**Material for the task**
+ + + + +

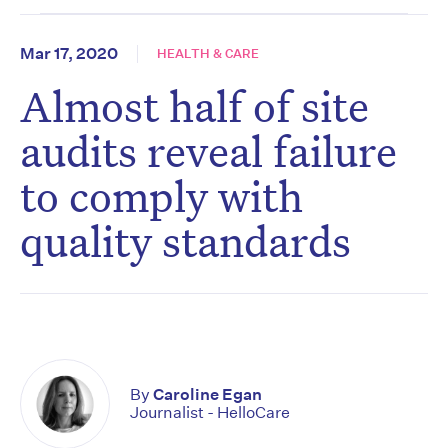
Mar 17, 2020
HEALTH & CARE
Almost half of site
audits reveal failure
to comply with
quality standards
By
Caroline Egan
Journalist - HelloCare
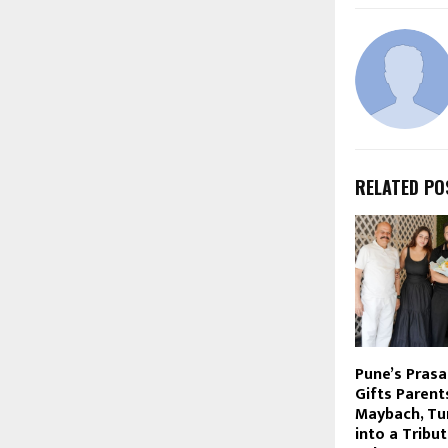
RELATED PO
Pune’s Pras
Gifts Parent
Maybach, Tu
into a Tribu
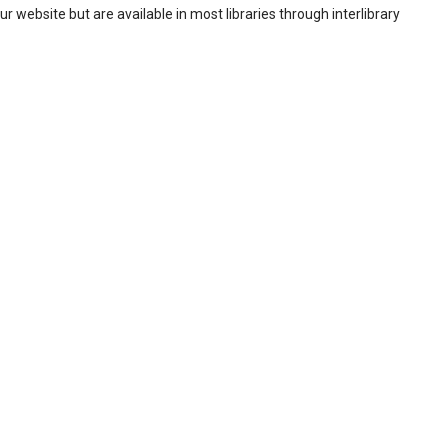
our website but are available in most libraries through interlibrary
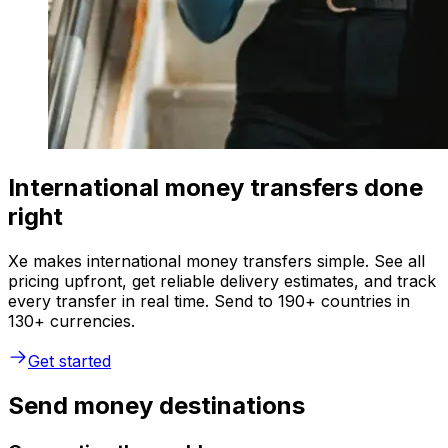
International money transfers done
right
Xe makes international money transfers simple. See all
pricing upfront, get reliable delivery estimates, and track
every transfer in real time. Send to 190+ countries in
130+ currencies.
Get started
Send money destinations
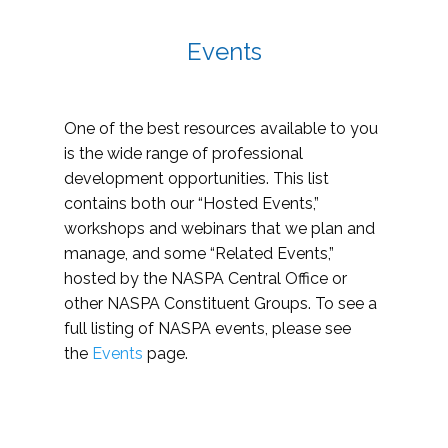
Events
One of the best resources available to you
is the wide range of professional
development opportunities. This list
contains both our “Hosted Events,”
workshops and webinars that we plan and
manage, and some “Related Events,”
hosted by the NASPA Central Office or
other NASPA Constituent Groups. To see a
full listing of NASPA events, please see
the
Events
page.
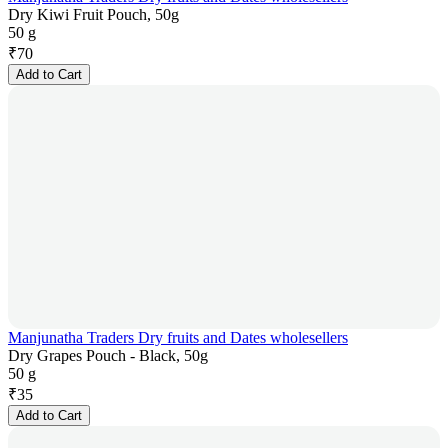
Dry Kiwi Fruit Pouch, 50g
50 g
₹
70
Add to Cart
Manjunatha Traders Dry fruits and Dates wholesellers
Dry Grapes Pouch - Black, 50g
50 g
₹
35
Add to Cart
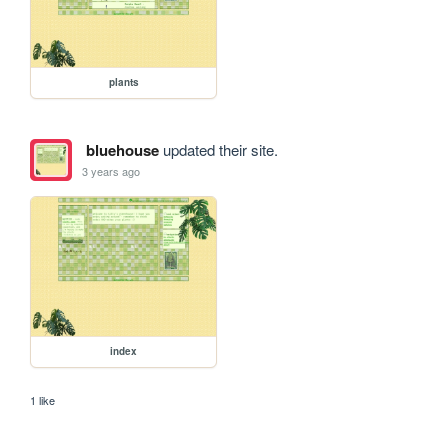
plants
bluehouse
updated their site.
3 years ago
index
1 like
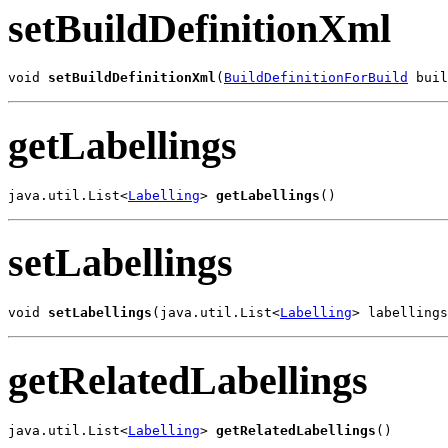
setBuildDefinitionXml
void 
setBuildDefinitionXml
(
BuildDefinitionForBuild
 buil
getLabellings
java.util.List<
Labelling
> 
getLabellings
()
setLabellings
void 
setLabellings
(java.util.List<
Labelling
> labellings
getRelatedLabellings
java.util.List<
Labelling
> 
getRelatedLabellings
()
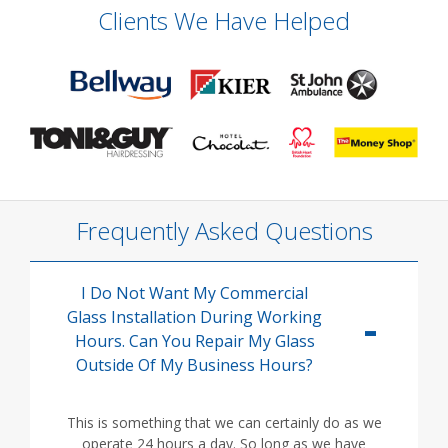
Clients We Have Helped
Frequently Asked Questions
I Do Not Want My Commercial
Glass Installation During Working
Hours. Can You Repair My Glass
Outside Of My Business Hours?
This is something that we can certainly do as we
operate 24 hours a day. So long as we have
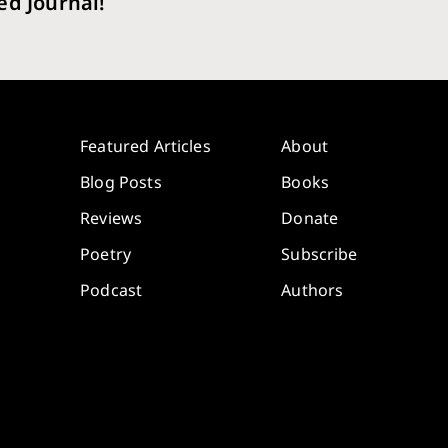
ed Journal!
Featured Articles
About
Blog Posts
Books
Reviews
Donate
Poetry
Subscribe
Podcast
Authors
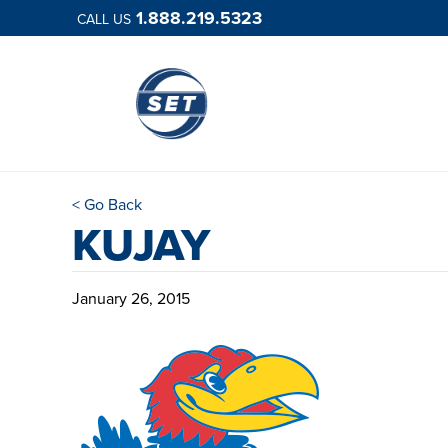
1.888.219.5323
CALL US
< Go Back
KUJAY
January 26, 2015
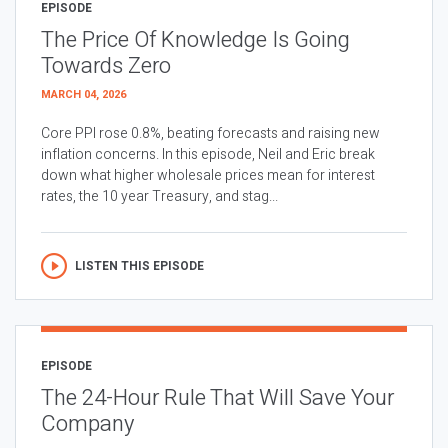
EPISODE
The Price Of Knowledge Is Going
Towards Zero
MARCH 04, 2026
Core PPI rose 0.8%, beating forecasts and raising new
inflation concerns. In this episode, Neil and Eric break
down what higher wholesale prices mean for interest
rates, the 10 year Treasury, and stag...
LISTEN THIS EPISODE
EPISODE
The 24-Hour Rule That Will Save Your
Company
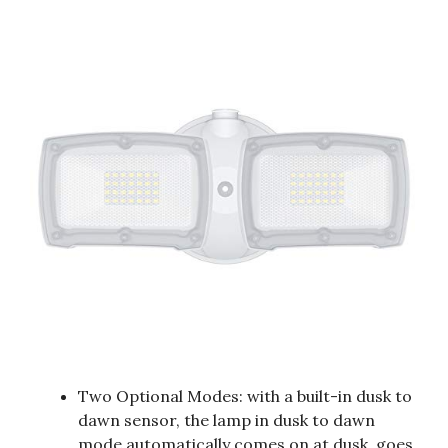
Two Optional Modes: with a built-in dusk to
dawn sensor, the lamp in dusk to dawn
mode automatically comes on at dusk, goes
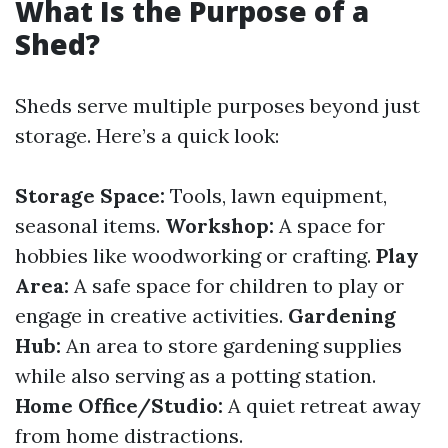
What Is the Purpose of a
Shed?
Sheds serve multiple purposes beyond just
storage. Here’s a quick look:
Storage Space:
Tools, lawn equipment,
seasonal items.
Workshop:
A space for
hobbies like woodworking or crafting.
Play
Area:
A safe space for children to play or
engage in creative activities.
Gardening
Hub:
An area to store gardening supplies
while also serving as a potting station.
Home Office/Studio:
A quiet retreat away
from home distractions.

+ + + + +

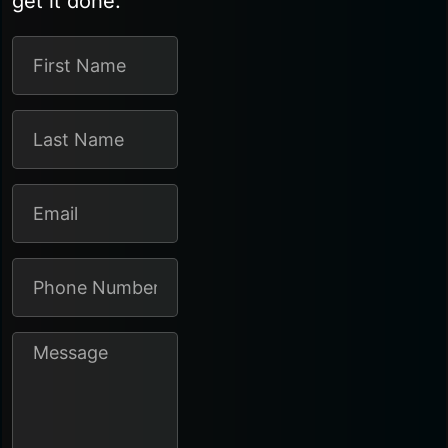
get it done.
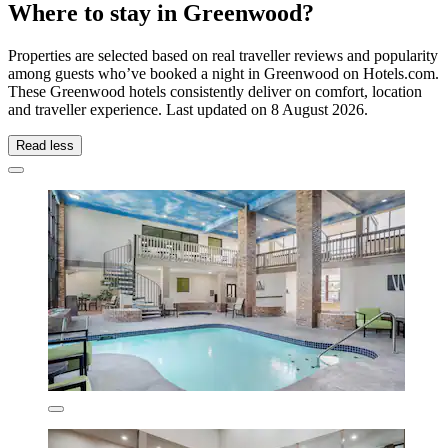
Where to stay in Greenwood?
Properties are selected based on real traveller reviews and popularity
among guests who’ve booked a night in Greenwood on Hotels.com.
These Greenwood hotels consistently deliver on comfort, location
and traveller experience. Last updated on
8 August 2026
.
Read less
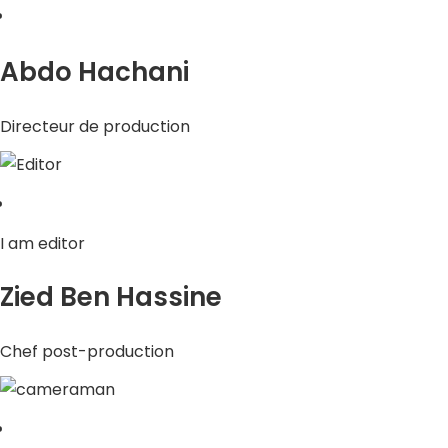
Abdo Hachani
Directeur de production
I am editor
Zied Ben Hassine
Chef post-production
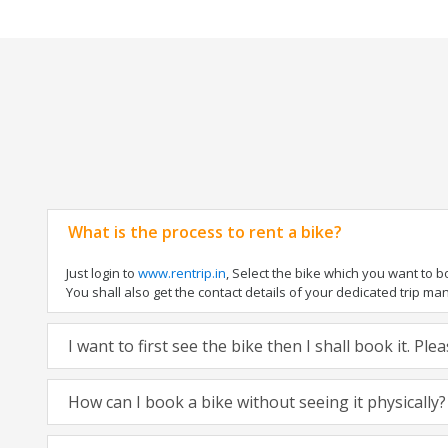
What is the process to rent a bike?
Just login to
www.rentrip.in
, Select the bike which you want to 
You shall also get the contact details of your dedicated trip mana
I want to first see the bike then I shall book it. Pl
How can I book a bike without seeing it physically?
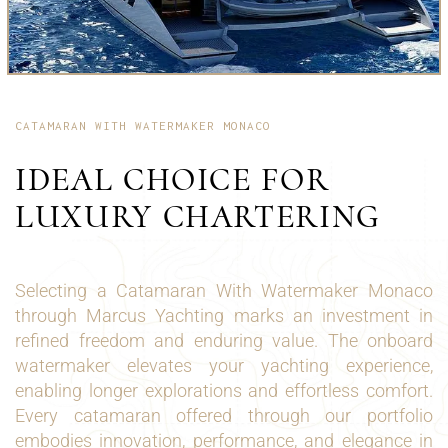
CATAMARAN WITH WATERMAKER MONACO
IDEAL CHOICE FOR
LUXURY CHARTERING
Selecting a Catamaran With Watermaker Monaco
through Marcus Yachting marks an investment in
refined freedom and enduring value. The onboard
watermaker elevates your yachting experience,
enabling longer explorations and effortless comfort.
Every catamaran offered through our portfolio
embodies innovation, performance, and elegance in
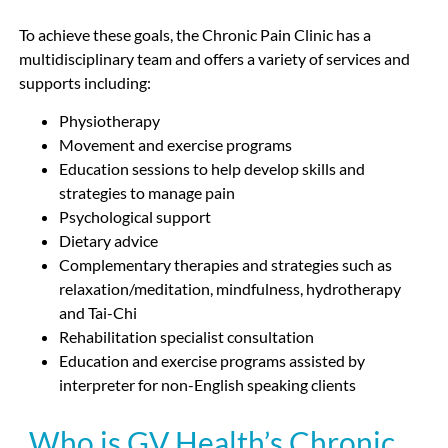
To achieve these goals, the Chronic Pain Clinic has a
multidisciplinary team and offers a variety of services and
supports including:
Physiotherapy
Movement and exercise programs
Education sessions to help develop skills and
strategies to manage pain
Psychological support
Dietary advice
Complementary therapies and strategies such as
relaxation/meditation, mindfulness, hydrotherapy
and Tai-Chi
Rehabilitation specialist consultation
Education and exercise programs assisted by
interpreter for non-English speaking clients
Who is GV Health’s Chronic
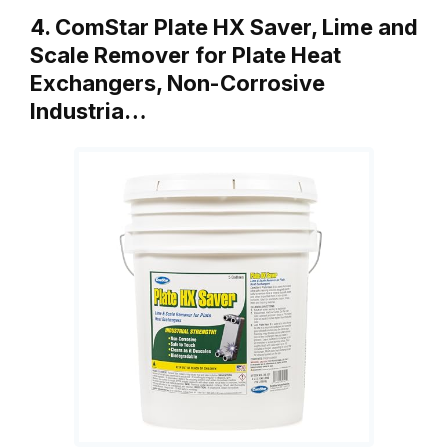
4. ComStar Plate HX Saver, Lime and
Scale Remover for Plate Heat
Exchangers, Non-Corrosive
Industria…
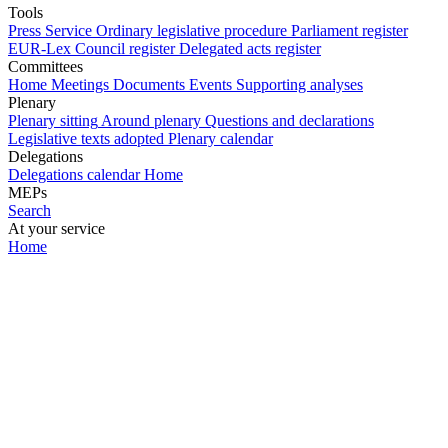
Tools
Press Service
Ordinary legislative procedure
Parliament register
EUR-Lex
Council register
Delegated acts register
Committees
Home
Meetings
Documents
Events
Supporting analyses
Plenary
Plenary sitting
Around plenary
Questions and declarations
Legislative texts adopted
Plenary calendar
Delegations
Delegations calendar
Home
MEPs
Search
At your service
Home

+ + + + +

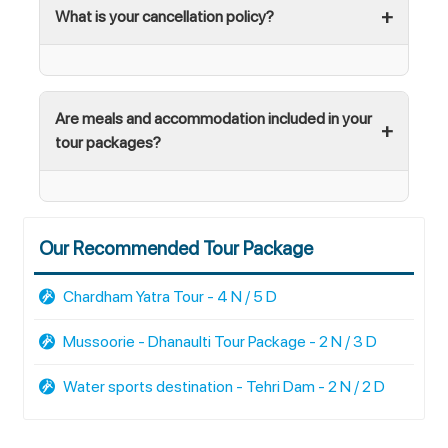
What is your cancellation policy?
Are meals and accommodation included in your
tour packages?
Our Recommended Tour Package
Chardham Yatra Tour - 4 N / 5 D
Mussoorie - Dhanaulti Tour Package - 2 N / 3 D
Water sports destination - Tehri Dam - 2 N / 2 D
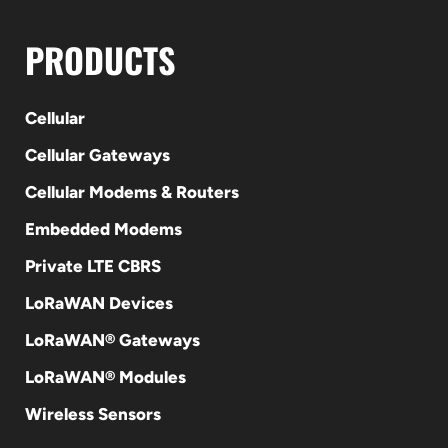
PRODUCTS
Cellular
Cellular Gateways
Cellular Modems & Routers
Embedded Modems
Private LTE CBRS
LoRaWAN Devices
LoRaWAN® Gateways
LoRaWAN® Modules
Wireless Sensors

+ + + + +

**The task**
Look above for the line with "mode automatically comes on at dusk, goes" and copy exactly from it through the line with "from home distractions.", both included. Omit the pictures.

**Written answer**
mode automatically comes on at dusk, goes
What Is the Purpose of a
Shed?
Sheds serve multiple purposes beyond just
storage. Here’s a quick look:
Storage Space:
Tools, lawn equipment,
seasonal items.
Workshop:
A space for
hobbies like woodworking or crafting.
Play
Area:
A safe space for children to play or
engage in creative activities.
Gardening
Hub:
An area to store gardening supplies
while also serving as a potting station.
Home Office/Studio:
A quiet retreat away
from home distractions.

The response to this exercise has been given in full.